COLD SPRING HARBOR, NY (GenomeWeb) – By relying on the Hi-C approach to map interactions between chromatin regions, researchers have been able to assemble de novo mammalian genomes for less than $1,000.
Olga Dudchenko, a postdoc in Erez Lieberman Aiden’s lab at the Baylor College of Medicine, said during her talk at the Biology of Genomes meeting here that other approaches have been used to align a genome for the same cost. However, she noted that those methods depend upon reference genomes.
“We are trying to do that, but without the reference to align to,” she said.

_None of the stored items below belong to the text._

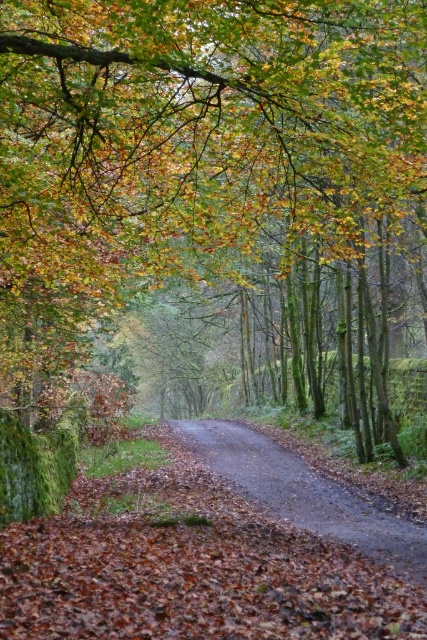 You are a hiker standing on the damp asphalt road at center and want to take a photo of the green leafy tree at center. Since the tree is in your way, can you still capture the entire tree in your photo?

The green leafy tree at center is above damp asphalt road at center, so you can still capture the entire tree in your photo because it is positioned above the road and not blocking your view.

You are a hiker trying to navigate through the forest. You see the green leafy tree at center and the damp asphalt road at center. Which object is taller?

The green leafy tree at center is much taller than the damp asphalt road at center.

In the scene shown: You are a hiker walking along the winding dirt path in the autumn forest. You notice two points marked on the path. One is at coordinate point (295, 90) and the other is at point (368, 513). If you are facing the direction of the path, which point would you encounter first?

Point (295, 90) is in front of point (368, 513), so you would encounter point (295, 90) first as you walk along the path.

Short reads are typically assembled into contigs by matching overlapping ends. But oftentimes, Dudchenko said, this results in thousands of contigs rather than a handful of chromosomes because of repetitive regions and ambiguous overlaps. Folding in other data, she said, can help bring that number of contigs down, but that requires money and expertise. And in the end, researchers “often still don’t get full chromosomes,” she said.
Dudchenko noted that some of the “kitchen sink” assembly approaches use Hi-C data, but she said it holds potential to help assemble genomes on its own.

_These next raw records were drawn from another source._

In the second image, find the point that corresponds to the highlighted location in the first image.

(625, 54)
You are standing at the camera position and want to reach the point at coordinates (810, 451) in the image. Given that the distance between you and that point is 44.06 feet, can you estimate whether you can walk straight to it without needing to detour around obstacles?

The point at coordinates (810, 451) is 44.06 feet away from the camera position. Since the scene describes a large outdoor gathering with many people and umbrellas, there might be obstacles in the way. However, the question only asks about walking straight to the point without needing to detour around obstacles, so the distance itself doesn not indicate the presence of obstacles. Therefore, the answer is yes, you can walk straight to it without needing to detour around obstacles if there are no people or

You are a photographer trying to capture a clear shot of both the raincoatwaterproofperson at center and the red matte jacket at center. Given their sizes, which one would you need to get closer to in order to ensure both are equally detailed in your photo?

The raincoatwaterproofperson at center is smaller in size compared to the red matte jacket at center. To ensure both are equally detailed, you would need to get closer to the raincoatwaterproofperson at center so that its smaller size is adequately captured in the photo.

Hi-C generates data on the 3D structure of the genome and identifies chromatin regions that are in contact with one another. As regions that are physically closer to one another are more likely to be in contact with each other than with more distant regions, this enables researchers to estimate distances between various sequences.
Hi-C heatmaps can help identify parts of an assembly that are misjoined by highlighting contigs that seem to interact with more distant regions and thus may belong closer to those regions, or by uncovering contigs that need to be flipped so the end that associates with a nearby contig is next to it, she said. They have validated assemblies generated this way be by comparing them to linkage map data.
Dudchenko and her colleagues developed an automated pipeline called 3D-DNA and built the Juicebox Assembly Tool interface to identify and fix genome assembly errors uncovered through Hi-C heatmaps.
This need for better assemblies came to a head, Dudchenko said, during the Zika epidemic, as there was no high-quality assembly for the main vector of the virus, the yellow mosquito.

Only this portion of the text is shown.